Lettre 1324 : Pierre Bayle à David Constant de Rebecque
[Rotterdam, le 14 novembre 1697]
J’ai la plus grande confusion du monde mon tres cher Monsieur de repondre si tard à votre belle, bonne et tres obligeante lettre du 30 e de juillet dernier [1]. J’enrage contre mon Diction[n]aire qui m’ote le loisir que je voudrois emploier à un commerce* regulier avec vous, la chose du monde la plus agreable, car il me semble qu’en vous ecrivant je regoute les plaisirs charman[t]s de votre conversation dont j’ai eu le bonheur de jouir tant de fois durant mon sejour à Cop[p]et.
Il n’y a nulle flat[t]erie, je vous le proteste, dans le bien que je vous ai dit de Monsieur votre docteur [2] : soiez persuadé qu’il merite toute la tendresse que vous sentez pour lui, et qu’il s’a[c]quiert promptement l’estime de tous ceux qui le voient. J’aurois voulu qu’il m’eut fait savoir et de vos nouvelles et des siennes pendant qu’il a eté en campagne.

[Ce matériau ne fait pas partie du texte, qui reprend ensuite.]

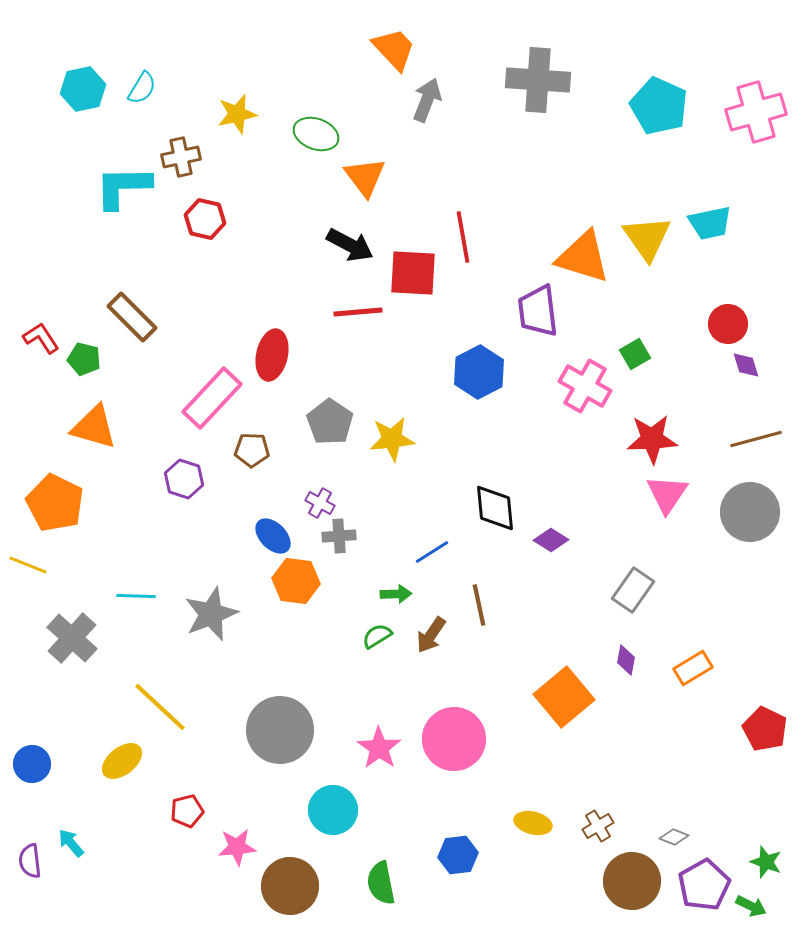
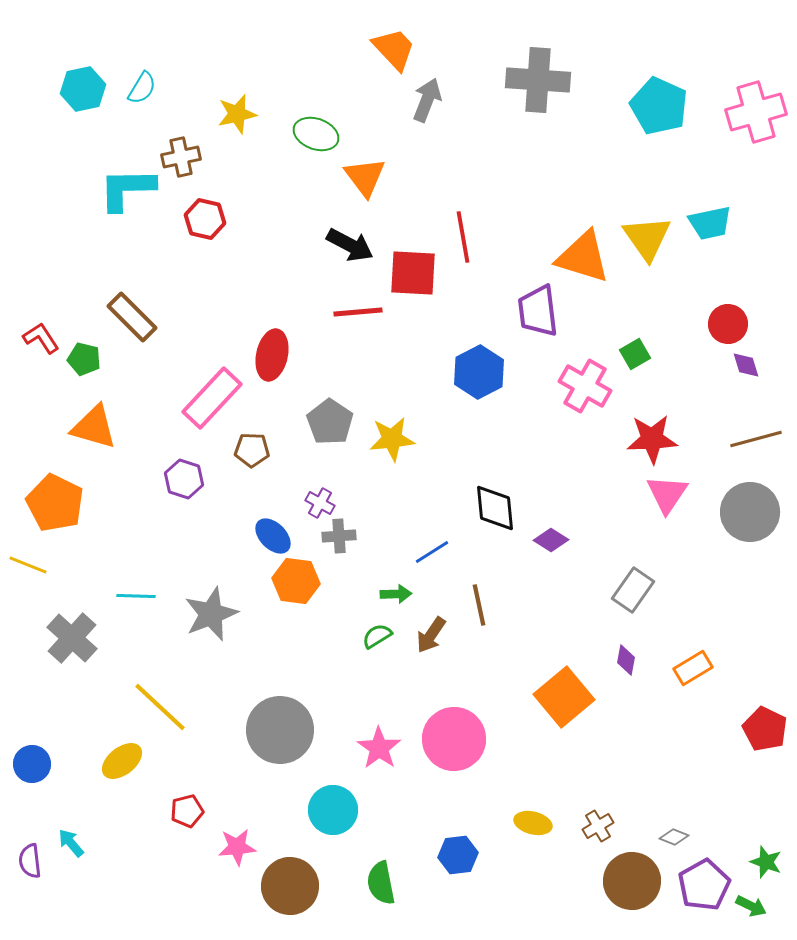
cyan L-shape at (123, 187): moved 4 px right, 2 px down
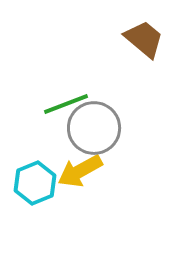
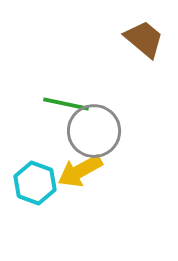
green line: rotated 33 degrees clockwise
gray circle: moved 3 px down
cyan hexagon: rotated 18 degrees counterclockwise
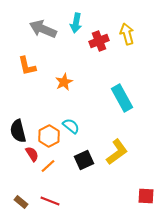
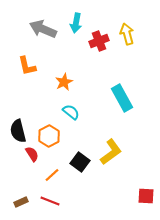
cyan semicircle: moved 14 px up
yellow L-shape: moved 6 px left
black square: moved 4 px left, 2 px down; rotated 30 degrees counterclockwise
orange line: moved 4 px right, 9 px down
brown rectangle: rotated 64 degrees counterclockwise
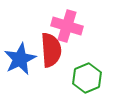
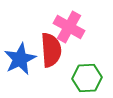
pink cross: moved 2 px right, 1 px down; rotated 12 degrees clockwise
green hexagon: rotated 20 degrees clockwise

Vous ne sauriez croire l’inquietude où j’ai eté pendant 2 ou 3 jours apres avoir lu une tres fausse nouvelle dans une gazette flamande, que Mr le comte de Frise s’etoit noié en passant le Rhin et 30 personnes avec lui. Je craignois que Monsieur votre fils n’eut eté à sa suite alors, et cette pensée m’accabla vox famibus hasit [3]. J’ap[p]ris deux jours apres que la gazette se retractoit. Ce fut Monsieur Fatio votre parent [4] qui me donna cette agréable nouvelle alors qu’il m’ap[p]orta votre lettre du 2 e de septembre [5]. Il partit dès le lendemain pour Londres, mais il m’a promis de s’arreter quelque tem[p]s ici en repassant, et de me faire l’honneur de me venir voir. Je me ferai un plaisir extreme de sa conversation [et] de lui marquer ma sensibilité* singuliere pour tout ce à quoi vous prenez quelque interet. J’eus bien de la joie de son entretien, et il me combla de satisfaction en m’ap[p]renant des particularitez de votre etat, de votre bonne santé, et de celle de Mademoiselle votre chere epouse.
La decouverte que vous avez faite de quelques lettres de Beze [6] etc. me sera sans doute profitable. Je vous en remercie par avance mon tres cher ami.
Pour vous dire quelque chose de mon etat, je dois commencer par les avanies de mon adversaire [7]. Depuis la publication de mon ouvrage il n’a cessé de remuer ciel et terre, et enfin il a engagé son consistoire à l’examiner [8]. On y travaille actuellement. Il a publié aussi le Jugement que l’abbé Renaudot rendit à Mr le chancellier [9], quelques fragmen[t]s de lettres, avec ses reflexions. Je vous envoie la / reponse que j’y ai faite [10]. Il vous en coutera un peu plus de port, • mais je ne croi pas qu’une simple lettre vous eut couté guere moins. Cet homme est plus impudent que jamais, il preche plus fierement depuis la paix de Ryswick que ses propheties sont justes et bien fondées, et promet toujours monts et merveilles. Mr Saurin vient de publier contre lui un 5 e tome [11] où il triomphe plus • meme que dans les preceden[t]s.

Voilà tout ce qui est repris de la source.